Map of human migration out of Africa, according to Mitochondrial DNA. The numbers represent thousands of years before present time. The blue line represents the area covered in ice or tundra during the last great ice age. The North Pole is at the center. Africa, the center of the start of the migration, is at the top left and South America is at the far right....
Some people cite paternal mtDNA transmission as invalidating mtDNA testing, but this has not been found problematic in genealogical DNA testing, nor in scholarly population genetics studies. See the rest of this article.
mtDNA by current conventions is divided into three regions. They are the coding region (00577-16023) and two Hyper Variable Regions (HVR1 [16024-16569], and HVR2 [00001-00576]). All test results are compared to the mtDNA of a European in Haplogroup H2a2a. This early sample is known as the Cambridge Reference Sequence (CRS). A list of single nucleotide polymorphisms (SNPs) is returned. The relatively few "mutations" or "transitions" that are found are then reported simply as differences from the CRS, such as in the examples just below.
The two most common mtDNA tests are a sequence of HVR1 and a sequence of both HVR1 and HVR2. Some mtDNA tests may only analyze a partial range in these regions.

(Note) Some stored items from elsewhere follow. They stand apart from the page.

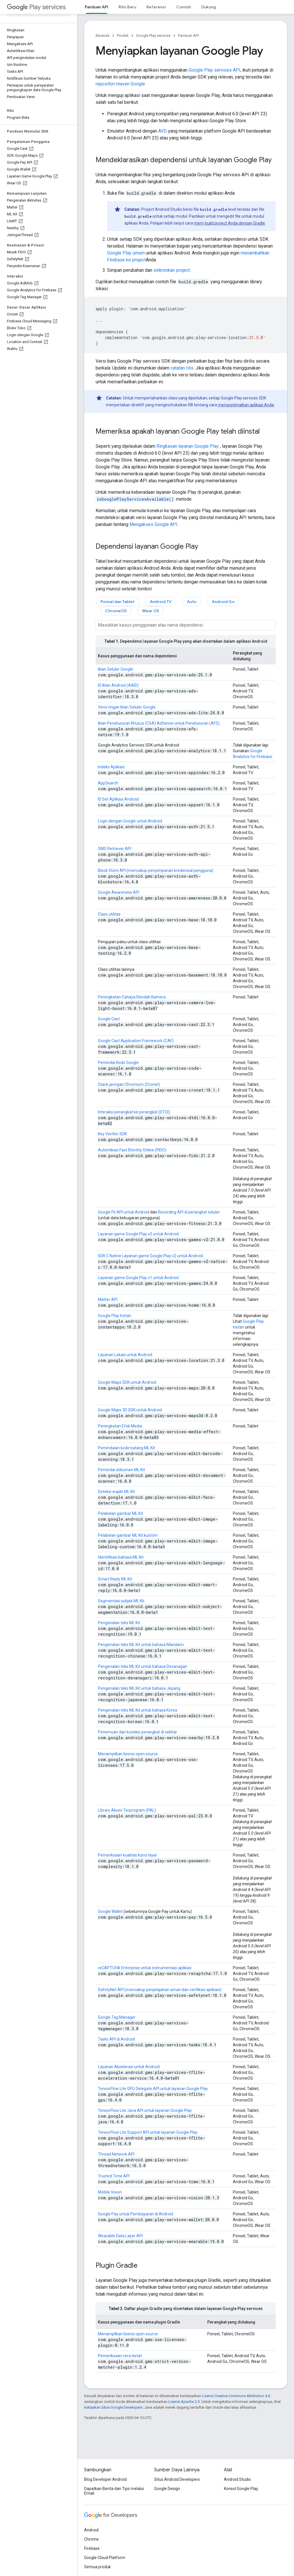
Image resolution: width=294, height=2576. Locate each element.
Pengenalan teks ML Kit (119, 1622)
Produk (123, 35)
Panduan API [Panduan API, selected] (96, 6)
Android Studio (237, 2479)
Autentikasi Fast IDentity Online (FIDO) (132, 1150)
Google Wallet (110, 1911)
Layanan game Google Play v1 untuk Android (138, 1277)
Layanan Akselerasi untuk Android (129, 2066)
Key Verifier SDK (112, 1134)
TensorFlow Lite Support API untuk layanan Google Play (148, 2132)
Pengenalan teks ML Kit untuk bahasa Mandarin (141, 1644)
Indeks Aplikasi (111, 767)
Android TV (160, 601)
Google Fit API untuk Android (123, 1212)
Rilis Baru (127, 6)
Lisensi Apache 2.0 (184, 2401)
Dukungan (210, 6)
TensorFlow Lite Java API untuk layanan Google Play (145, 2110)
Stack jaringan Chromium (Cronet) (129, 1084)
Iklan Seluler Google (115, 669)
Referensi (156, 6)
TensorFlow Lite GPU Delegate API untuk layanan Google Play (153, 2088)
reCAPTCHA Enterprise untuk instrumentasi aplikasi (145, 1968)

Some people are now choosing to have a full sequence performed, to maximize their genealogical help. The full sequence is still somewhat controversial because it may reveal medical information.
The most basic of mtDNA tests will sequence Hyper Variable Region 1 (HVR1). HVR1 nucleotides are numbered 16024-16569.[9 Some test reports might omit the 16 prefix from HVR1 results, i.e. 519C and not 16519C.